- [Work request] Word for word, transcribe the data below from the line with "Educación toma medidas para reafirmar su" to the line with "original al adoptar", keeping both of those lines.

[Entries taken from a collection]
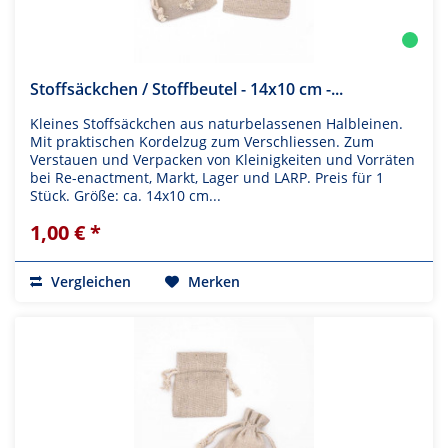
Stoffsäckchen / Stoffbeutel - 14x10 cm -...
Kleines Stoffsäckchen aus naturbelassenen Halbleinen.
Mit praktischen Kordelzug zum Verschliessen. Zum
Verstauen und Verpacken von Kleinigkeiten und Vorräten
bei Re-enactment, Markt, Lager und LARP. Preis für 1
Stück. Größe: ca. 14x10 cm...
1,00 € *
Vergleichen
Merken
--
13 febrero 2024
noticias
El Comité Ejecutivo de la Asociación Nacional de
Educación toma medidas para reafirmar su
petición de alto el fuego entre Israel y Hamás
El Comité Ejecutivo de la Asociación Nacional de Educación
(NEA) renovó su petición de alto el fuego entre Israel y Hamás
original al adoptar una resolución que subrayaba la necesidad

- [Response to the task]
Educación toma medidas para reafirmar su
petición de alto el fuego entre Israel y Hamás
El Comité Ejecutivo de la Asociación Nacional de Educación
(NEA) renovó su petición de alto el fuego entre Israel y Hamás
original al adoptar una resolución que subrayaba la necesidad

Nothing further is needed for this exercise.